▶ **Work instruction**: Without changing a character, output all of the records.
● ● ●
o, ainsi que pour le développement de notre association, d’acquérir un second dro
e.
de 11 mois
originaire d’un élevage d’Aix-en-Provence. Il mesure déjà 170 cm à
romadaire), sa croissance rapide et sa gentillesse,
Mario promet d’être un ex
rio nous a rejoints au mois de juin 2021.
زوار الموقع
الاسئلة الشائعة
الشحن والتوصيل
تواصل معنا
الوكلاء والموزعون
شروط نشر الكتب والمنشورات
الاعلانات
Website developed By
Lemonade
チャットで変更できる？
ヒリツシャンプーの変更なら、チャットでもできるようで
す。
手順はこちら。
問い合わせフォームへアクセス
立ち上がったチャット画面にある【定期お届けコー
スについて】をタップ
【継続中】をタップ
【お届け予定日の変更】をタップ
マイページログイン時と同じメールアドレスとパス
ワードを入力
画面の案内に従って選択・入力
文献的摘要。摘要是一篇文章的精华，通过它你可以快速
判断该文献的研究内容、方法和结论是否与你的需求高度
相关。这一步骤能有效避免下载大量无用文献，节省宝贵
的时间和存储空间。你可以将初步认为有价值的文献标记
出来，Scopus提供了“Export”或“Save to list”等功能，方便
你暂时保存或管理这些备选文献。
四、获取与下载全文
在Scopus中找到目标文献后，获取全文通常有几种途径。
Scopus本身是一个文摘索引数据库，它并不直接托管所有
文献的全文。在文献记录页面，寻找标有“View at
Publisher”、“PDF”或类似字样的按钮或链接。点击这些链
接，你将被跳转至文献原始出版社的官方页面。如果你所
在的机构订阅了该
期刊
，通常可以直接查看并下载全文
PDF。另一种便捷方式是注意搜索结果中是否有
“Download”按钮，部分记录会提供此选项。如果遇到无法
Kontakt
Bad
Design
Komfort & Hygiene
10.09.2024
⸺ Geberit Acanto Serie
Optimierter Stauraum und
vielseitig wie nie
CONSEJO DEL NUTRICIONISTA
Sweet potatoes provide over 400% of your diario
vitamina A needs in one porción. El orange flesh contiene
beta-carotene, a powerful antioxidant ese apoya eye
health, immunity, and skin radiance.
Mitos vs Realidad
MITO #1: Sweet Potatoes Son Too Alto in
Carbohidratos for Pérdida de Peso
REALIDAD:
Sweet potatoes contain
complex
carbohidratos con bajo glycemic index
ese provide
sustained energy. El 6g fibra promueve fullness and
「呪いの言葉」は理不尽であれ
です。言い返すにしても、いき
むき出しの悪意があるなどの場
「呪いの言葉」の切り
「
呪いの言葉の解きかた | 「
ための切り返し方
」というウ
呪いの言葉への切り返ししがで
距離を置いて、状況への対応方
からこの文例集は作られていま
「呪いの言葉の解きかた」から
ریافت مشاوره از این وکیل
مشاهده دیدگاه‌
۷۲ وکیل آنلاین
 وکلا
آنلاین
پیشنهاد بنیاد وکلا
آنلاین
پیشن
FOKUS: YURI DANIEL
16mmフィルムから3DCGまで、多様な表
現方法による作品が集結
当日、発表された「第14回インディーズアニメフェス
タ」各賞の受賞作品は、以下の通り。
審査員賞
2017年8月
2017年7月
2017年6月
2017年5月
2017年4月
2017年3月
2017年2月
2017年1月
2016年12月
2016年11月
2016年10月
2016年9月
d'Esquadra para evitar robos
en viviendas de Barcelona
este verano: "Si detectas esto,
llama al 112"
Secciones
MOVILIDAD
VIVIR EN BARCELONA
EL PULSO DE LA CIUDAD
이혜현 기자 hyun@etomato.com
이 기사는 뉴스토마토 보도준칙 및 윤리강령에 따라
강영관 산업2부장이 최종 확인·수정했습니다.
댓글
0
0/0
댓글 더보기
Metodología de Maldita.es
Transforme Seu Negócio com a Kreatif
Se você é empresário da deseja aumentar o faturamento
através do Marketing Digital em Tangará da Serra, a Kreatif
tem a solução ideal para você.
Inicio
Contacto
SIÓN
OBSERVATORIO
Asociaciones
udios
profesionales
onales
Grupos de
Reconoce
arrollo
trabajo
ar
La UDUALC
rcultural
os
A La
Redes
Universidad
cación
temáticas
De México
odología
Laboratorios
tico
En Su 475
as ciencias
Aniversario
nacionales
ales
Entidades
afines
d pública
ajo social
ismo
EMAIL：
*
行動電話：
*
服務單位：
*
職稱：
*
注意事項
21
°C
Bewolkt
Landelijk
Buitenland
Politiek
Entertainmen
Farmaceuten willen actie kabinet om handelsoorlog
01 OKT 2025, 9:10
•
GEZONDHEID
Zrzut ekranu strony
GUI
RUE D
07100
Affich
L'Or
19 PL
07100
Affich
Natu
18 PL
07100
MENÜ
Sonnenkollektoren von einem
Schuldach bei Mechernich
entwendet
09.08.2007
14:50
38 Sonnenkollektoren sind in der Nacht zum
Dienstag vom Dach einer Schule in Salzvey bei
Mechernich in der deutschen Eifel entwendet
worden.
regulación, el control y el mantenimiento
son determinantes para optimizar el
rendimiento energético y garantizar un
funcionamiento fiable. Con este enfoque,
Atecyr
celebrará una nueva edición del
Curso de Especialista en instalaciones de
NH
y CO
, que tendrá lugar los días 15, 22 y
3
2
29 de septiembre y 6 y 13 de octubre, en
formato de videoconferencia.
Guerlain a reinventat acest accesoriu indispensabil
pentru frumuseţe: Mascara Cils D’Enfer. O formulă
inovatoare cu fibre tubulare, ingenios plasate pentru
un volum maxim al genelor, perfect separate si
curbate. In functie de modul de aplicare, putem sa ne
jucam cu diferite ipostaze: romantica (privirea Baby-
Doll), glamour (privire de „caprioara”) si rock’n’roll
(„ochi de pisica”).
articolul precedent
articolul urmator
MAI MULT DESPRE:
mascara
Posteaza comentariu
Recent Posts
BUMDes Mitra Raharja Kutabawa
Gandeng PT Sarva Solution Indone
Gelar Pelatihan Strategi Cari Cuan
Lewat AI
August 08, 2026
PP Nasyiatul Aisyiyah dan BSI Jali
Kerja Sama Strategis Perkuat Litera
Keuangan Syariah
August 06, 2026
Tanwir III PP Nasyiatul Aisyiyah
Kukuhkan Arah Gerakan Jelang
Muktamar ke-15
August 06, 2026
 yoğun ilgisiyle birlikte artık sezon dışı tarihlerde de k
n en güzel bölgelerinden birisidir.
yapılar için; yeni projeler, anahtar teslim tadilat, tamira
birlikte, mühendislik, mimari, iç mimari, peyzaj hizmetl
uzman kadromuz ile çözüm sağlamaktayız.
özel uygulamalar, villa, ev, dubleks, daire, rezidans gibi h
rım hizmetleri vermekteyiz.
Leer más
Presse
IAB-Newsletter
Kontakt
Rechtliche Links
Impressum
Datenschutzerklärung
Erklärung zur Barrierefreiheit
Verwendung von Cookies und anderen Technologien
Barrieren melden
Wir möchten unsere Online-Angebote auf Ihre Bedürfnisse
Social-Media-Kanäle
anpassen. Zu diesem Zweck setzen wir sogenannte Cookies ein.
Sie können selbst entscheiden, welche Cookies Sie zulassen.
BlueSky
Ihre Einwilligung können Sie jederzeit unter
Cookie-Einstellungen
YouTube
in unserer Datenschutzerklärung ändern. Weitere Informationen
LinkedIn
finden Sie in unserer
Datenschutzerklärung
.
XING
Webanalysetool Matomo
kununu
● ● ●
▶ **Response**:
o, ainsi que pour le développement de notre association, d’acquérir un second dro
e.
de 11 mois
originaire d’un élevage d’Aix-en-Provence. Il mesure déjà 170 cm à
romadaire), sa croissance rapide et sa gentillesse,
Mario promet d’être un ex
rio nous a rejoints au mois de juin 2021.
زوار الموقع
الاسئلة الشائعة
الشحن والتوصيل
تواصل معنا
الوكلاء والموزعون
شروط نشر الكتب والمنشورات
الاعلانات
Website developed By
Lemonade
チャットで変更できる？
ヒリツシャンプーの変更なら、チャットでもできるようで
す。
手順はこちら。
問い合わせフォームへアクセス
立ち上がったチャット画面にある【定期お届けコー
スについて】をタップ
【継続中】をタップ
【お届け予定日の変更】をタップ
マイページログイン時と同じメールアドレスとパス
ワードを入力
画面の案内に従って選択・入力
文献的摘要。摘要是一篇文章的精华，通过它你可以快速
判断该文献的研究内容、方法和结论是否与你的需求高度
相关。这一步骤能有效避免下载大量无用文献，节省宝贵
的时间和存储空间。你可以将初步认为有价值的文献标记
出来，Scopus提供了“Export”或“Save to list”等功能，方便
你暂时保存或管理这些备选文献。
四、获取与下载全文
在Scopus中找到目标文献后，获取全文通常有几种途径。
Scopus本身是一个文摘索引数据库，它并不直接托管所有
文献的全文。在文献记录页面，寻找标有“View at
Publisher”、“PDF”或类似字样的按钮或链接。点击这些链
接，你将被跳转至文献原始出版社的官方页面。如果你所
在的机构订阅了该
期刊
，通常可以直接查看并下载全文
PDF。另一种便捷方式是注意搜索结果中是否有
“Download”按钮，部分记录会提供此选项。如果遇到无法
Kontakt
Bad
Design
Komfort & Hygiene
10.09.2024
⸺ Geberit Acanto Serie
Optimierter Stauraum und
vielseitig wie nie
CONSEJO DEL NUTRICIONISTA
Sweet potatoes provide over 400% of your diario
vitamina A needs in one porción. El orange flesh contiene
beta-carotene, a powerful antioxidant ese apoya eye
health, immunity, and skin radiance.
Mitos vs Realidad
MITO #1: Sweet Potatoes Son Too Alto in
Carbohidratos for Pérdida de Peso
REALIDAD:
Sweet potatoes contain
complex
carbohidratos con bajo glycemic index
ese provide
sustained energy. El 6g fibra promueve fullness and
「呪いの言葉」は理不尽であれ
です。言い返すにしても、いき
むき出しの悪意があるなどの場
「呪いの言葉」の切り
「
呪いの言葉の解きかた | 「
ための切り返し方
」というウ
呪いの言葉への切り返ししがで
距離を置いて、状況への対応方
からこの文例集は作られていま
「呪いの言葉の解きかた」から
ریافت مشاوره از این وکیل
مشاهده دیدگاه‌
۷۲ وکیل آنلاین
 وکلا
آنلاین
پیشنهاد بنیاد وکلا
آنلاین
پیشن
FOKUS: YURI DANIEL
16mmフィルムから3DCGまで、多様な表
現方法による作品が集結
当日、発表された「第14回インディーズアニメフェス
タ」各賞の受賞作品は、以下の通り。
審査員賞
2017年8月
2017年7月
2017年6月
2017年5月
2017年4月
2017年3月
2017年2月
2017年1月
2016年12月
2016年11月
2016年10月
2016年9月
d'Esquadra para evitar robos
en viviendas de Barcelona
este verano: "Si detectas esto,
llama al 112"
Secciones
MOVILIDAD
VIVIR EN BARCELONA
EL PULSO DE LA CIUDAD
이혜현 기자 hyun@etomato.com
이 기사는 뉴스토마토 보도준칙 및 윤리강령에 따라
강영관 산업2부장이 최종 확인·수정했습니다.
댓글
0
0/0
댓글 더보기
Metodología de Maldita.es
Transforme Seu Negócio com a Kreatif
Se você é empresário da deseja aumentar o faturamento
através do Marketing Digital em Tangará da Serra, a Kreatif
tem a solução ideal para você.
Inicio
Contacto
SIÓN
OBSERVATORIO
Asociaciones
udios
profesionales
onales
Grupos de
Reconoce
arrollo
trabajo
ar
La UDUALC
rcultural
os
A La
Redes
Universidad
cación
temáticas
De México
odología
Laboratorios
tico
En Su 475
as ciencias
Aniversario
nacionales
ales
Entidades
afines
d pública
ajo social
ismo
EMAIL：
*
行動電話：
*
服務單位：
*
職稱：
*
注意事項
21
°C
Bewolkt
Landelijk
Buitenland
Politiek
Entertainmen
Farmaceuten willen actie kabinet om handelsoorlog
01 OKT 2025, 9:10
•
GEZONDHEID
Zrzut ekranu strony
GUI
RUE D
07100
Affich
L'Or
19 PL
07100
Affich
Natu
18 PL
07100
MENÜ
Sonnenkollektoren von einem
Schuldach bei Mechernich
entwendet
09.08.2007
14:50
38 Sonnenkollektoren sind in der Nacht zum
Dienstag vom Dach einer Schule in Salzvey bei
Mechernich in der deutschen Eifel entwendet
worden.
regulación, el control y el mantenimiento
son determinantes para optimizar el
rendimiento energético y garantizar un
funcionamiento fiable. Con este enfoque,
Atecyr
celebrará una nueva edición del
Curso de Especialista en instalaciones de
NH
y CO
, que tendrá lugar los días 15, 22 y
3
2
29 de septiembre y 6 y 13 de octubre, en
formato de videoconferencia.
Guerlain a reinventat acest accesoriu indispensabil
pentru frumuseţe: Mascara Cils D’Enfer. O formulă
inovatoare cu fibre tubulare, ingenios plasate pentru
un volum maxim al genelor, perfect separate si
curbate. In functie de modul de aplicare, putem sa ne
jucam cu diferite ipostaze: romantica (privirea Baby-
Doll), glamour (privire de „caprioara”) si rock’n’roll
(„ochi de pisica”).
articolul precedent
articolul urmator
MAI MULT DESPRE:
mascara
Posteaza comentariu
Recent Posts
BUMDes Mitra Raharja Kutabawa
Gandeng PT Sarva Solution Indone
Gelar Pelatihan Strategi Cari Cuan
Lewat AI
August 08, 2026
PP Nasyiatul Aisyiyah dan BSI Jali
Kerja Sama Strategis Perkuat Litera
Keuangan Syariah
August 06, 2026
Tanwir III PP Nasyiatul Aisyiyah
Kukuhkan Arah Gerakan Jelang
Muktamar ke-15
August 06, 2026
 yoğun ilgisiyle birlikte artık sezon dışı tarihlerde de k
n en güzel bölgelerinden birisidir.
yapılar için; yeni projeler, anahtar teslim tadilat, tamira
birlikte, mühendislik, mimari, iç mimari, peyzaj hizmetl
uzman kadromuz ile çözüm sağlamaktayız.
özel uygulamalar, villa, ev, dubleks, daire, rezidans gibi h
rım hizmetleri vermekteyiz.
Leer más
Presse
IAB-Newsletter
Kontakt
Rechtliche Links
Impressum
Datenschutzerklärung
Erklärung zur Barrierefreiheit
Verwendung von Cookies und anderen Technologien
Barrieren melden
Wir möchten unsere Online-Angebote auf Ihre Bedürfnisse
Social-Media-Kanäle
anpassen. Zu diesem Zweck setzen wir sogenannte Cookies ein.
Sie können selbst entscheiden, welche Cookies Sie zulassen.
BlueSky
Ihre Einwilligung können Sie jederzeit unter
Cookie-Einstellungen
YouTube
in unserer Datenschutzerklärung ändern. Weitere Informationen
LinkedIn
finden Sie in unserer
Datenschutzerklärung
.
XING
Webanalysetool Matomo
kununu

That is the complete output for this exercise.